Data items

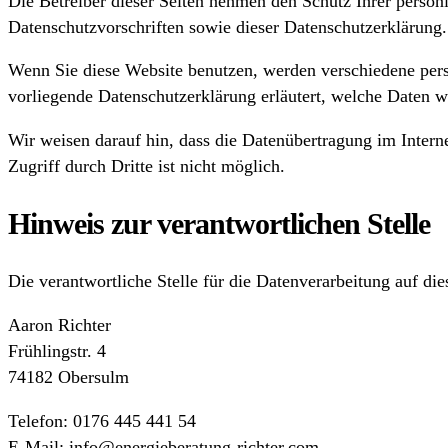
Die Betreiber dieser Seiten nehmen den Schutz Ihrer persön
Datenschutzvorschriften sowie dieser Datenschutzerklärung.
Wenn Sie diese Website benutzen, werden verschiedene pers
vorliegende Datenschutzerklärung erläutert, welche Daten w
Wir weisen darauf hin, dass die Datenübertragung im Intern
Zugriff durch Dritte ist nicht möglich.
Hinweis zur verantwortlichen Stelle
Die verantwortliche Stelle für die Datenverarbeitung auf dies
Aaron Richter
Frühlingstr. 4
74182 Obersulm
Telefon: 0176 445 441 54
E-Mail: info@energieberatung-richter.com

---

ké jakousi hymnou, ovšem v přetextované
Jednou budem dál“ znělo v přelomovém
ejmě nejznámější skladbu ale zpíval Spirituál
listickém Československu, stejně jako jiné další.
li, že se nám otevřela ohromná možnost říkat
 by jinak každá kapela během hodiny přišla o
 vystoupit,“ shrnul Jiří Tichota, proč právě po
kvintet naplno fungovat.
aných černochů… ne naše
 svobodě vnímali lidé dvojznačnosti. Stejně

== Work item ==
What are the lines above, starting at the one with "Die Betreiber dieser" and ending at the one with "Wir weisen darauf"? Give them again exactly, and only them.

== Solution for this exercise ==
Die Betreiber dieser Seiten nehmen den Schutz Ihrer persön
Datenschutzvorschriften sowie dieser Datenschutzerklärung.
Wenn Sie diese Website benutzen, werden verschiedene pers
vorliegende Datenschutzerklärung erläutert, welche Daten w
Wir weisen darauf hin, dass die Datenübertragung im Intern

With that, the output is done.